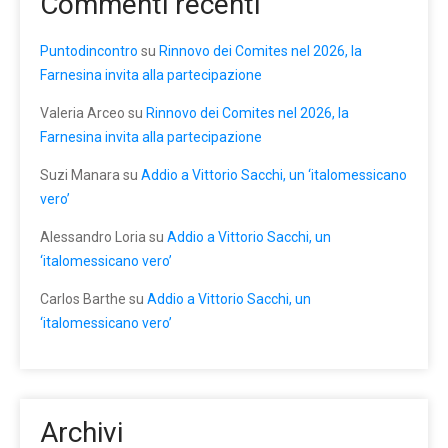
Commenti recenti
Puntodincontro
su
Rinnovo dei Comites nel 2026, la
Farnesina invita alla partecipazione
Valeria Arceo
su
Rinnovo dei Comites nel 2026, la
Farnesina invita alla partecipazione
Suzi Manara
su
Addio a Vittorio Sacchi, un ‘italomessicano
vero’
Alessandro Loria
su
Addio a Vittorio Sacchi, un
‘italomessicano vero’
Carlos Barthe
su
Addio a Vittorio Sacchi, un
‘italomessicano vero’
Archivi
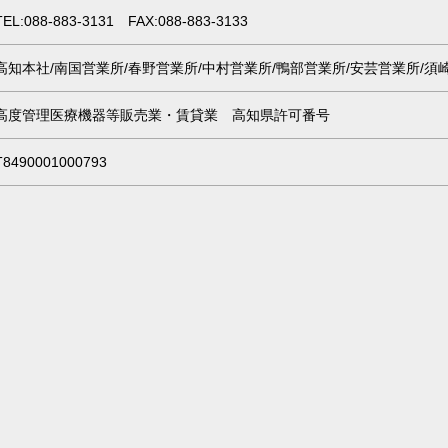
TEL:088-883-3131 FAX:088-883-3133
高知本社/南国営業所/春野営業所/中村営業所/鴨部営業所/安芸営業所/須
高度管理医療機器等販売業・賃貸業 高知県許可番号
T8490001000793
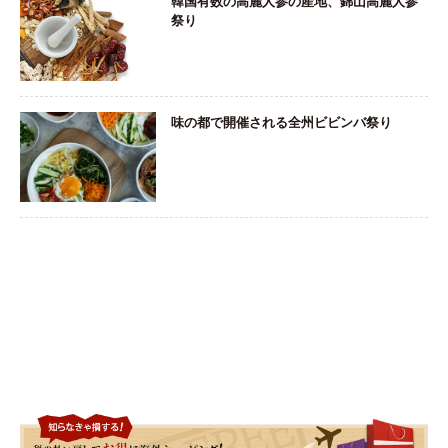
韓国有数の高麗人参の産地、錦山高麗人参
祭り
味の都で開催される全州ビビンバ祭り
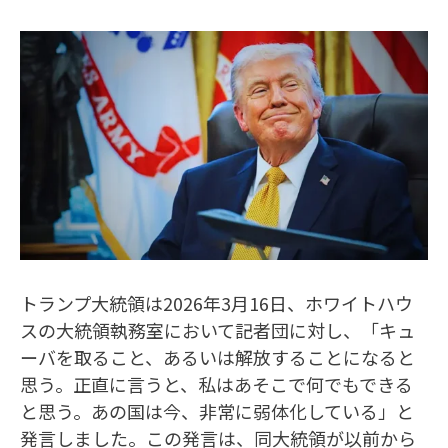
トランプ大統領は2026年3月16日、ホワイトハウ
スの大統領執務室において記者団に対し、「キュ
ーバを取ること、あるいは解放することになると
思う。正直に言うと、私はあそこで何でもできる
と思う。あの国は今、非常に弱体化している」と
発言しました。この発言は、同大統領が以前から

────────────────────

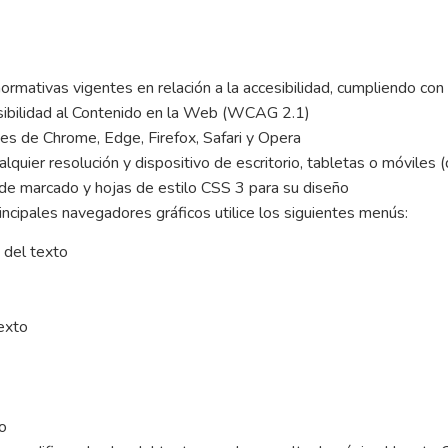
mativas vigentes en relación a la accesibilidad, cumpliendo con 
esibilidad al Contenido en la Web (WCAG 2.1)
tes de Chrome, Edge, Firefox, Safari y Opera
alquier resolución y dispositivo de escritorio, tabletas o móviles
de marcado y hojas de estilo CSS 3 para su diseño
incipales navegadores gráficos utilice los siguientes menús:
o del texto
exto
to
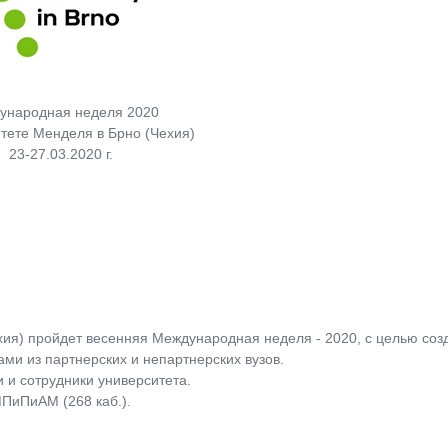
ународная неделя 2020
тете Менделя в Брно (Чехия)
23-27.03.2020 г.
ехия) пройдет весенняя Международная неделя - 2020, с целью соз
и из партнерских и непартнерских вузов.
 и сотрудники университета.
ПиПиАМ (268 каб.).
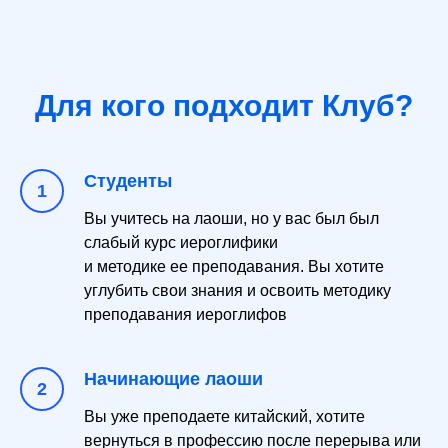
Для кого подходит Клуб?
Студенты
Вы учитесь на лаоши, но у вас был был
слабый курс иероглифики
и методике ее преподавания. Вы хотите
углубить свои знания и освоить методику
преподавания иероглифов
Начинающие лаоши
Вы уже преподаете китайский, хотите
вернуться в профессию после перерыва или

────────────────────

[EXERCISE INSTRUCTIONS]:
Taking the records above, print only and exactly the lines from the line with "o del texto" to the line with "и методике ее преподавания. Вы хотите", both kept, and exclude pictures.

[OUTPUT FOR THIS EXERCISE]:
o del texto
exto
to
ународная неделя 2020
тете Менделя в Брно (Чехия)
23-27.03.2020 г.
ехия) пройдет весенняя Международная неделя - 2020, с целью соз
и из партнерских и непартнерских вузов.
 и сотрудники университета.
ПиПиАМ (268 каб.).
Для кого подходит Клуб?
Студенты
Вы учитесь на лаоши, но у вас был был
слабый курс иероглифики
и методике ее преподавания. Вы хотите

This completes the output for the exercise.